A worker is producing oil filters in a factory in Xinyu, Jiangxi Province, China, June 17, 2021. /CFP

China's position as a "world factory" is hard to be replaced, said a Singaporean Chinese-language newspaper.

Even though business costs in China continue to rise, coupled with the impact of the China-U.S. trade war, transferring the industrial chains out of China faces many challenges, Lianhe Zaobao reported Sunday.

An employee working for a well-known European toy company told Lianhe Zaobao that the company had been planning supply chain transfers even before the trade war, which was about four years ago, it has not been fully implemented yet since the entire process is very complicated.

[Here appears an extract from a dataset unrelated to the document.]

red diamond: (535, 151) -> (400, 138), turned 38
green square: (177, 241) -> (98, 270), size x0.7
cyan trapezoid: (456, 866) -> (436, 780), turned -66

The so-called industrial chain transfer is adjusting the existing distribution of production, an SMT Technology executive told the newspaper, adding the "transfer" is just to divide the services into two parts for the Chinese market and the non-Chinese market.

Vietnam is favored by many businessmen as an investment hotspot besides China, as its economy has risen at a fast pace in recent years. However, the country is not mature enough to become a "world factory," Yu Hong, a senior research fellow at the National University of Singapore, told Lianhe Zaobao.

"When companies move to Vietnam, many of them still have to rely on a supply chain from China," Nguyen Phuong Linh, associate director with consultancy firm Control Risks, told Financial Times. "And Vietnam is not ready for a major shift yet. Infrastructure is not ready, logistics need to be improved and labor is no longer that cheap compared to its neighboring peers."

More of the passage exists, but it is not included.